Top of Provided records

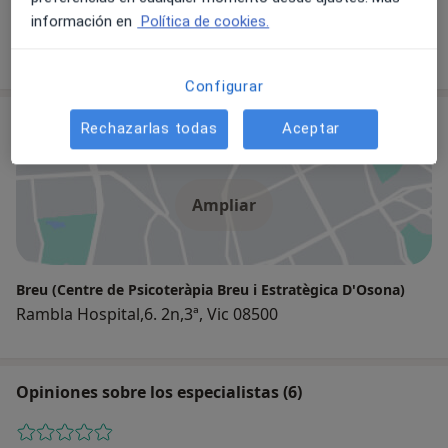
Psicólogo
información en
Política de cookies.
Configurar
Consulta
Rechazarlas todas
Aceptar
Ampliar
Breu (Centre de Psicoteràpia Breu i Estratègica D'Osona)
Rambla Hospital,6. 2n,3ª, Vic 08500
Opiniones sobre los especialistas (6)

Bottom of Provided records

● **Work to be completed**
Word for word, set down every record, keeping the images out.

● **Result for this exercise**
Psicólogo
información en
Política de cookies.
Configurar
Consulta
Rechazarlas todas
Aceptar
Ampliar
Breu (Centre de Psicoteràpia Breu i Estratègica D'Osona)
Rambla Hospital,6. 2n,3ª, Vic 08500
Opiniones sobre los especialistas (6)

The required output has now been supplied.